Et il me semble que Darwin évoque aussi, à propos des abeilles, ce qu'on appelle aujourd'hui sélection de groupe, pavant ainsi la voie pour la perspective de la sélection multi-niveaux : « En effet, si l’aptitude à piquer est utile à la communauté, elle réunit tous les éléments nécessaires pour donner prise à la sélection naturelle, bien qu’elle puisse causer la mort de quelques-uns de ses membre. »
Toujours à propos des abeilles, Darwin prend le temps d'expliquer comment leur ruches à priori si complexes et si géométriques peuvent être expliquées par la sélection naturelle : c'est, bien sûr, une question d'optimisation, la pression évolutionnaire ayant petit à petit guidé les abeilles vers une organisation particulièrement avantageuse où, par exemple, elles utilisent la quantité strictement minimale de cire pour former leurs rayons :
La cause déterminante de l’action de la sélection naturelle a été la construction de cellules solides, ayant la forme et la capacité voulues pour contenir les larves, réalisée avec le minimum de dépense de cire et de travail.

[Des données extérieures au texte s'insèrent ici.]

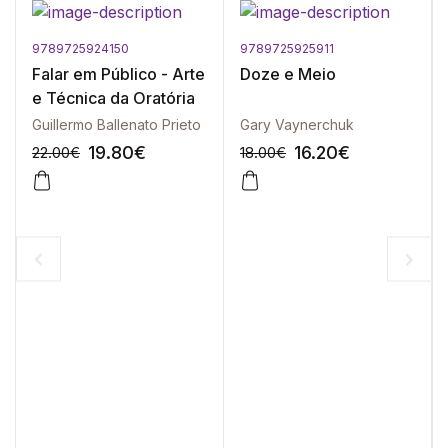
9789725924150
9789725925911
Falar em Público - Arte
Doze e Meio
e Técnica da Oratória
Guillermo Ballenato Prieto
Gary Vaynerchuk
19.80
€
16.20
€
22.00
€
18.00
€
-10%
-10%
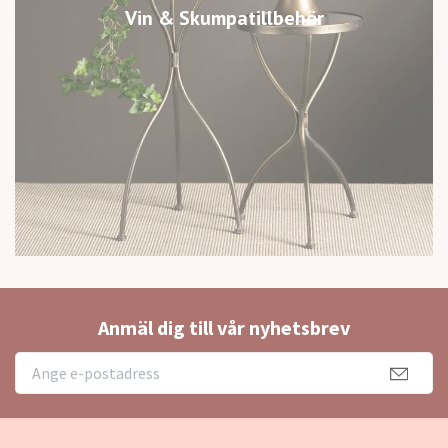
Vin & Skumpatillbehör
Anmäl dig till vår nyhetsbrev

L’essaim particulier qui a construit les cellules les plus parfaites avec le moindre travail et la moindre dépense de miel transformé en cire a le mieux réussi, et a transmisses instincts économiques nouvellement acquis à des essaims successifs qui, à leur tour aussi, ont eu plus de chances en leur faveur dans la lutte pour l’existence.

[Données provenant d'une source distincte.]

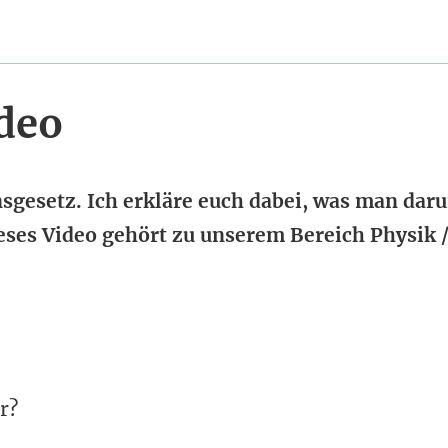
deo
sgesetz. Ich erkläre euch dabei, was man dar
ieses Video gehört zu unserem Bereich Physik /
r?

Abrégeons et venons-en à la conclusion, qui résume l'ensemble d'une façon efficace, et où Darwin rappelle les limitations humaines : « L’esprit ne peut concevoir toute la signification de ce terme : un million d’années ; il ne saurait davantage ni additionner ni percevoir les effets complets de beaucoup de variations légères, accumulées pendant un nombre presque infini de générations. » Plusieurs autres choses intéressantes. Déjà, ce petit passage qui ferait presque une citation crédible de Marc Aurèle :
« Toute l’histoire du monde qui nous est connue, bien que d’une durée presque incommensurable pour nous, n’apparaîtra que comme un simple fragment de temps, comparée aux âges qui se sont écoulés depuis que fut créée la première créature, ancêtre de descendants innombrables vivants et éteints. »

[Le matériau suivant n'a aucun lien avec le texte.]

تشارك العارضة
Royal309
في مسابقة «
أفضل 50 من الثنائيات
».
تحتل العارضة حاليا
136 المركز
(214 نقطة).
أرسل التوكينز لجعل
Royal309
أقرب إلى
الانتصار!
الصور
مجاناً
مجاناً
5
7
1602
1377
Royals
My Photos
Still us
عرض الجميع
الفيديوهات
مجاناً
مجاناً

Il se trouve aussi que Darwin était chrétien, et que sa théorie évolutionnaire était, dans son esprit, en lutte avec sa religiosité. D'ailleurs, dans L'origine des espèces, il ne se fait pas athée : « Certains auteurs éminents semblent pleinement satisfaits de l’hypothèse que chaque espèce a été créée d’une manière indépendante. À mon avis, il me semble que ce que nous savons des lois imposées à la matière par le Créateur s’accorde mieux avec l’hypothèse que la production et l’extinction des habitants passés et présents du globe sont le résultat de causes secondaires, telles que celles qui déterminent la naissance et la mort de l’individu. » Et enfin, détail d'autant plus marquant qu'il s'agit de l'avant-dernier paragraphe du livre, Darwin évoque une perspective existentielle bizarrement optimiste et indubitablement dépassée :
Comme toutes les formes actuelles de la vie descendent en ligne directe de celles qui vivaient longtemps avant l’époque silurienne, nous pouvons être certains que la succession régulière des générations n’a jamais été interrompue, et qu’aucun cataclysme n’a bouleversé le monde entier. Nous pouvons donc compter avec quelque confiance sur un avenir d’une incalculable longueur. Or, comme la sélection naturelle n’agit que pour le bien de chaque individu, toutes les qualités corporelles et intellectuelles doivent tendre à progresser vers la perfection.